Friday, January 17, 2014
Lack of Motivation…The Silent Killer
I have started a bad habit. I get on the scale every morning. I mean I guess it’s a bad habit, it’s what I have heard. I heard you should only do it weekly. My accountability partner only does it weekly, but I just have a hard time waiting. I want results, and like any human being I want them now. I have found though that even the littlest amount on the scale, if it goes up, ruins my day. I just can’t think of what I’m doing wrong. I have to stop doing this, and stick to Sundays with my accountability partner b/c this is tearing me apart. That scale every morning though, cheers me up after my run and shred, except this morning. It just pissed me off. I guess lack of motivation is the wrong title for this, b/c I’m still motivated, I’m just disheartened a bit now.
I gave up Soda. I drink more water now, than I ever have in my life. I have been on a treadmill more consecutively for the past 12 days than I have in my life. I have significantly cut back my drinking, and my calories.

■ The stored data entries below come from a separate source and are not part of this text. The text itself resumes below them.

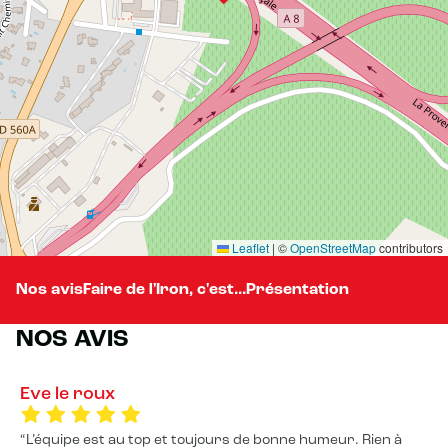
Leaflet
|
©
OpenStreetMap
contributors
Nos avis
Faire de l'Iron, c'est...
Présentation
NOS AVIS
Eve le roux
L’équipe est au top et toujours de bonne humeur. Rien à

The other day I said no to a chocolate chip cookie….a cookie!!! So why is that scale creeping up on me? I know they say you build muscle before fat, and I’ve heard that’s a myth though too, but when does the losing weight part kick in?!
I read in an article where you need to burn 3500 calories a week to lose a pound, what do you think?
I think, who has time to burn 3500 calories!!
My job is mostly sedentary, I mean I move when I can but come on!!
This is my dream, to be that girl is that picture there…
She thought she was fat. If I could do anything to go back and slap her and tell her different.
Anyway….please please fill me with some knowledge and some support. Give this girl a kick in the right direction!!